Word on the street is that the Senate will vote today on S.J.Res. 52, the "resolution of disapproval" that would nullify the FCC's recent net neutrality repeal, and so you may use the tools in the upper right-hand corner of this page (or the bottom of this page, if you're on a cellphone) to call your Senators and tell them to vote "yes" on S.J.Res. 52. The FCC, in repealing net neutrality, has allowed big internet service corporations to censor or slow down websites you want to visit, just because they can (or just because big corporations paid the necessary tribute to have their websites loaded more quickly), thus restoring the "freedom" of corporations to curtail your freedom to go where you want to go on the internet. The FCC's anti-internet freedom rules may die an ugly death in court -- which they may, since the FCC openly said they ignored most of the comments submitted to them on the matter-- but I'd be OK if Congress acted, too.
Meanwhile, the EPA and the DOT are now acting counter to the people's will and to common sense by rolling back fuel efficiency standards. You'd think making cars that get more miles to the gallon would be a no-brainer for our government, but they tell you that higher fuel efficiency standards mean more expensive cars, and what a shame it would be if you had to spend a little more now to save a lot more on gas later! Such good guys, looking out for us like that! If you buy that malarkey, of course, you should ask an auto corporation CEO if his high compensation package drives up car prices. Then they'll tell you that rising prices are really a very complex matter, with no one factor yadda yadda yadda. (Or they'll tell you I earned it, which is also not the same as you're incorrect and here's irrefutable evidence to prove it. If they can't say that, they lose! It's that simple!) So Consumer Reports helps you tell the EPA to cut it out with its efforts to destroy fuel efficiency standards already.

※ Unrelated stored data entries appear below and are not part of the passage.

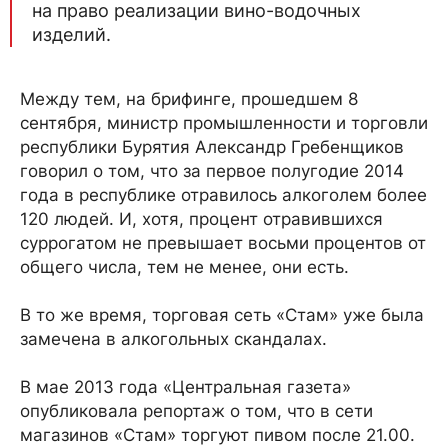
на право реализации вино-водочных
изделий.
Между тем, на брифинге, прошедшем 8
сентября, министр промышленности и торговли
республики Бурятия Александр Гребенщиков
говорил о том, что за первое полугодие 2014
года в республике отравилось алкоголем более
120 людей. И, хотя, процент отравившихся
суррогатом не превышает восьми процентов от
общего числа, тем не менее, они есть.
В то же время, торговая сеть «Стам» уже была
замечена в алкогольных скандалах.
В мае 2013 года «Центральная газета»
опубликовала репортаж о том, что в сети
магазинов «Стам» торгуют пивом после 21.00.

Finally, the Environmental Defense Fund helps you tell the EPA to reject its plan to limit the scientific study the EPA can use to make decisions about our clean air and clean water. Mr. Pruitt's plan -- to limit EPA decision-making only to studies that can be publicly released -- might sound all common-sensical and such, but it actually isn't, because a lot of studies can't be publicly released because they contain personally-identifiable data, which would violate the privacy of those folks who contributed their experiences with carcinogens and toxins to those studies. But the EPA's proposal would, oddly, provide a lot of loopholes for big corporate "science" research. The result? Big fossil fuel corporations could push their own "science," "proving" that their pollution doesn't actually cause anyone to get sick, while the EPA could say nothing. So conservatives who complain about regulations making everything worse have no standing to ignore this EPA regulating that actually will make everything worse.